For b) we have a speed of 15 mph, a distance of 33 ft from under the light, and 10 ft from the light to the street.

-Olav's distance from the light is √(10² + 33²). A right triangle formed by the distance from the light to the street as a vertical leg and a horizontal leg equal to Olav's distance from being under the light.

-Olav's speed in ft/s is 15 mi/hr *(5280 ft/1 mi)*(1 hr/3600s) = 22 ft/s

-Olav's speed (v) equals distance (d) over time (t), v = d/t or d = v*t = 22*t.

-Olav's distance (d_UL UL for Under Light) from being under the light is d_ul = 33 - 22*t, this is the horizontal leg of the right triangle with time (t).

-Olav's distance (d) from the light itself is d = √(10² + [33 - 22*t]²), which we can plug into the equation.
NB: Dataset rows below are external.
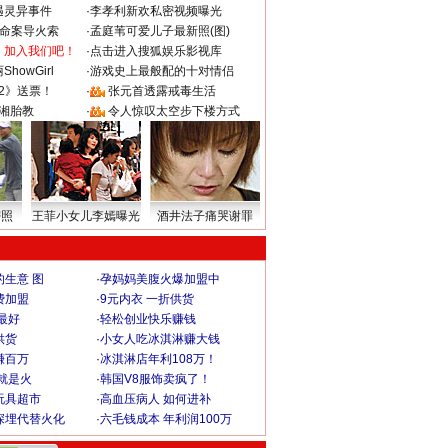
遇灵异事件
·
李孝利新欢私密视频曝光
成命案导火索
·
孟庭苇可爱儿子最新照(图)
：加入我们吧！
·
点击进入搜狐娱乐影视库
howGirl
·
游戏史上最般配的十对情侣
2》送票！
·
张元首透露戒毒生活
湘胎教
·
令人惊叹太空步下楼方式
密照
王菲小女儿李嫣曝光
酒井法子痛哭谢罪
生意 图
·
孕妈妈美腹火爆加盟中
费加盟
·
9元内衣 一折供货
最好
·
轻松创业快乐赚钱
供货
·
小女人吃冰淇淋赚大钱
赚百万
·
冰淇淋店年利108万！
就是火
·
韩国V8服饰卖疯了！
玩具超市
·
高血压病人 如何进补
深埋代替火化
·
六毛钱成本 年利润100万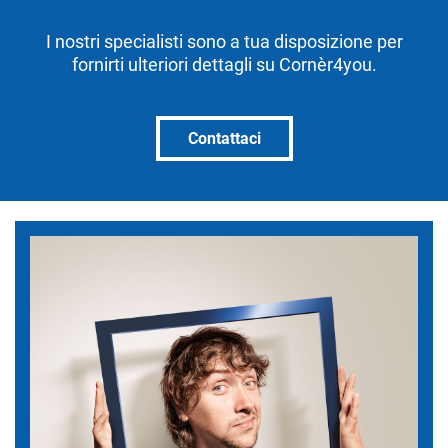
I nostri specialisti sono a tua disposizione per
fornirti ulteriori dettagli su Cornèr4you.
Contattaci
C = 400/d² = 400/{√(10² + [33 - 22*t])}² = 400/(100 +[33 - 22*t]²) candlepower, this is the function with time.

(If you forget the 10 ft for the height of the light the equation blows up when 33 - 22t = 0, which means you are in the light).
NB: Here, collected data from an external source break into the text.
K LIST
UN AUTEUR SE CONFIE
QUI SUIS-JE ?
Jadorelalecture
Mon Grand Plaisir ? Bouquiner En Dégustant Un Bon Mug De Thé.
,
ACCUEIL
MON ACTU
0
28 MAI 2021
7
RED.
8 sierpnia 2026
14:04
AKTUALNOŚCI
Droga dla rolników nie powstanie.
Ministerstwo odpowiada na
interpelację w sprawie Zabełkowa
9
For c) Max intensity is when 33 - 22*t = 0.

33 = 22*t

t = 1.5 s

For d) Set C equal to 2 and solve for t.

2 = 400/(100 + [33 - 22*t]²)

t = 43\22 s and t = 23/22 s, once before being under the light and once after.

I hope this helps, Joe.

For a) given that C = k/d² we can multiple both sides by d² to get k = Cd2 then plug in the given numbers for C (which is 1) and d (which is 20) to get k = (1)(20²) or k = 400 candlepower ft²

For b) first change the units of 15 MPH (miles/hour) into feet/sec like this:

15 miles/hour x (5280 feet)/(1 mile) x (1 hour/3600 seconds) = 88/3 feet/sec. Now, using distance = speed x time, we can calculate the distance Olav is from the light as (33 - 88/3t). We can now plug that in wherever there is a "d" in the equation C = k/d² while also replacing the k with the 400 we calculated in the first question to get:

C = 400/(33 - 88/3t)² which is a perfectly fine answer but we can perhaps simplify it as follows:

Get a common denominator and combine 33 with 88/3 t:

C = 400/(99/3 - 88/3t)²

C = 400/[(99-88t)/3]² then factor out 11 and square the 11 and 3

C = 400/[(121/9)(9 - 8t)²]

C = 3600/[121(9 - 8t)²]

C = 29.752/(9 - 8t)²

then write it in function notation:

C(t) = 29.752/(9 - 8t)²

For c) since the equation of intensity is undefined at d = 0, mathematically, it doesn't really work to say it's a maximum, but logically, the highest intensity is when d = 0. Since we found that d = 33 - 88/3t, we can make d = 0 and solve for t.

0 = 33 - 88/3t

88/3t = 33

t = 33(3/88) = 9/8 = 1.125 seconds

For d) to find the time where the light intensity = 2 candlepower, make C = 2 and solve:

C(t) = 29.752/(9 - 8t)²

2 = 29.752/(9 - 8t)²

2((9 - 8t)² = 29.752

(9 - 8t)² = 29.752/2

(9 - 8t)² = 14.876

√(9 - 8t)² = ±√14.876

9 - 8t = ±3.857

solution #1: 9 - 8t = 3.857 or t = 0.643 seconds

solution #2: 9 - 8t = -3.857 or t = 1.607 seconds

(he will have this light intensity as he gets close to the light and then again on the other side of it.